We are all able to think creatively... to see things outside the box, but because of life's oppression we are not always able to remember that. Well artists and musicians (among many other professions) have taken on the burden of thinking creatively for a living.
I thought it would be interesting to ask a few artists what their ideal "day in the life of".

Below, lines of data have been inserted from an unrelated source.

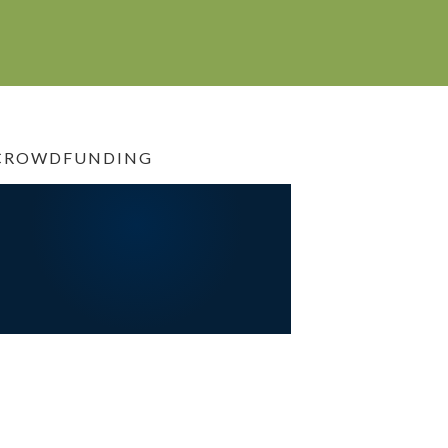
CROWDFUNDING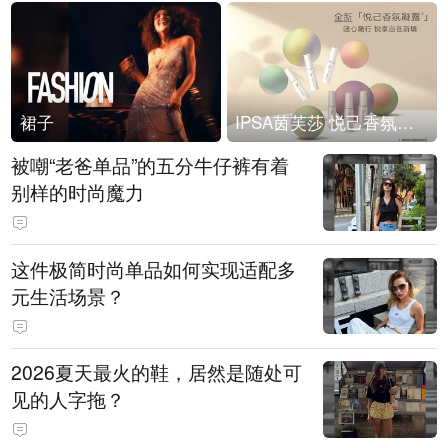
裙子
IPSA茵芙莎 悦己香氛凝露上市
被嘲“老爸单品”的五分牛仔裤有着
别样的时尚魔力
这件极简时尚单品如何实现适配多
元生活场景？
2026夏天最火的鞋，居然是随处可
见的人字拖？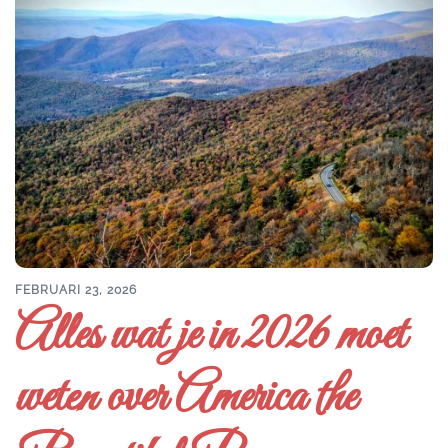
FEBRUARI 23, 2026
Alles wat je in 2026 moet
weten over America the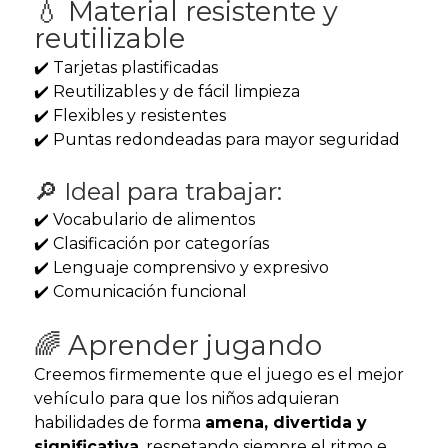
💧 Material resistente y
reutilizable
✔️ Tarjetas plastificadas
✔️ Reutilizables y de fácil limpieza
✔️ Flexibles y resistentes
✔️ Puntas redondeadas para mayor seguridad
🔎 Ideal para trabajar:
✔️ Vocabulario de alimentos
✔️ Clasificación por categorías
✔️ Lenguaje comprensivo y expresivo
✔️ Comunicación funcional
🌈 Aprender jugando
Creemos firmemente que el juego es el mejor
vehículo para que los niños adquieran
habilidades de forma
amena, divertida y
significativa
, respetando siempre el ritmo e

Peter Hum is an Ottawa based jazz pianist, journalist and blogger. He keeps busy as a strong voice in the world of jazz, in fact I hear his name in Brooklyn and New York all the time... people are listening! Peter also has very cool new CD that came out recently entitled A BOY'S JOURNEY with a killer band that he will tell you about below. You will most likely see Peter in the park these upcoming ten days as he will be covering a lot of the festival. Here is how you can check out all things Peter Hum:
A Day in the Life of PETER HUM
My ideal day, unfortunately, would be impossible, given the rules of space, time, and my day job. But here goes.
First, let me rule out some things. The day would involve absolutely no blogging, no editing, no interviewing, no e-mailing and no time spent in the newsroom -- not that I have anything against these excellent activities.

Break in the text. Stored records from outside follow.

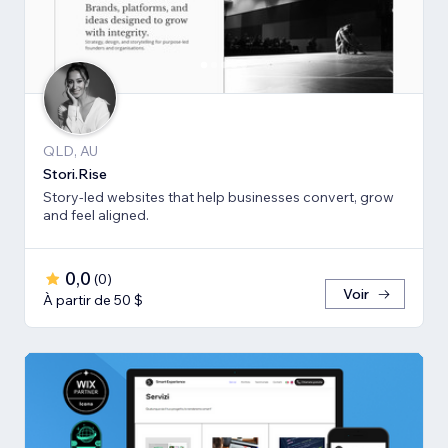
QLD, AU
Stori.Rise
Story-led websites that help businesses convert, grow
and feel aligned.
0,0
(
0
)
Voir
À partir de 50 $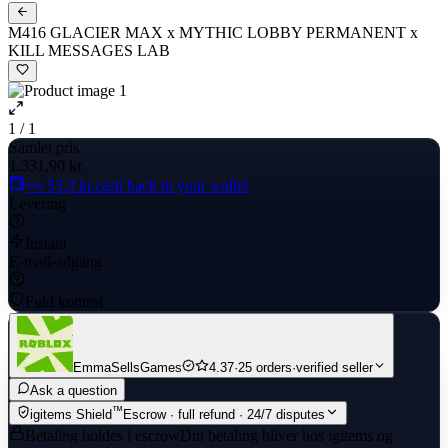
M416 GLACIER MAX x MYTHIC LOBBY PERMANENT x
KILL MESSAGES LAB
1 / 1
Samlet pris
1.331,90 kr.
+≈ 53,3 kr.
cash back to your wallet
Levering
Instant
E-mail-adgang
Fuld kontrol
EmmaSellsGames
4.37
·
25 orders
·
verified seller
Ask a question
™
igitems Shield
Escrow · full refund · 24/7 disputes
Betaling holdes i escrow
Din betaling bliver hos igitems og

I'd like a very big chunk of the day to be spent with my wife and boy in some spectacular yet relaxing setting. We would be loll on a pristine beach in the Seychelles, or kayak on the Nahanni, or be awestruck by the vistas afforded on a mountain pass in the Bernese Oberland. Or all three. I know -- I'd like us to be popped right into one of those Chinese landscapes that gets idealized and romanticized into the scenery in Kung Fu Panda 2.
I would like some excellent food during my ideal day, but I don't want to have to cook it. I would like to have lunch at a hawker centre in Singapore, and then dinner at Arzak in San Sebastian or The Fat Duck in Bray -- although I hope they would have a kid's menu for my boy.
Because my ideal day would also be longer than 24 hours, and because I would not need to sleep, I would want to spend a night out with friends catching some music -- I'm sure that on any given night, a few clubs in New York would do just the trick. If I could pick one band to see, it would be drummer Adam Cruz's new band.
I often work on my own music when my wife's gone to sleep, and I wouldn't change that during my ideal day. What I would swap, though, is my road-weary keyboard in the basement for, say, a Fazioli, because that's the piano that Herbie Hancock plays. Preferably a 10-feet, two-inch Fazioli, but I would be OK with the entry-level baby grand.
Finally, I would want to make some music with people. My ideal choices would be saxophonists Nathan Cepelinski and Kenji Omae, bassist Alec Walkington and drummer Ted Warren, who play on my CD. I'd would add guitarist Mike Rud too because he makes everything sound better.
My five jazz festival picks:
Christian McBride and Inside Straight, NAC Studio, June 28: I like meat and potatoes. Do you like meat and potatoes? When it comes to jazz, you need your meat and potatoes. McBride makes the tastiest, most sustaining meat and potatoes at the jazz festival.
Pilc Moutin Hoenig, NAC Fourth Stage, June 28: The jazz-piano-trio sparks will fly. I can't think of a group that plays with more imagination, spontaneity, dynamism and humour.
Darcy James Argue's Secret Society, OLG tent, June 28: Two years later, the guy's CD still gives me goosebumps. Who knew a big band could sound like this?
APEX: Rudresh Mahanthappa and Bunky Green, NAC Studio, June 30: "Duty Now! For the Future!" Devo used to say. It applies as well to these great alto players, playing with a monstrous, cutting-edge rhythm section.
Kenny Wheeler, Myra Melford, Jon Irabagon, Diana Torto, NAC Studio, July 2: Kenny Wheeler's too modest to think it, but he's the godfather of Canadian jazz, the source of so many defining sounds. I'll go see this show and give thanks.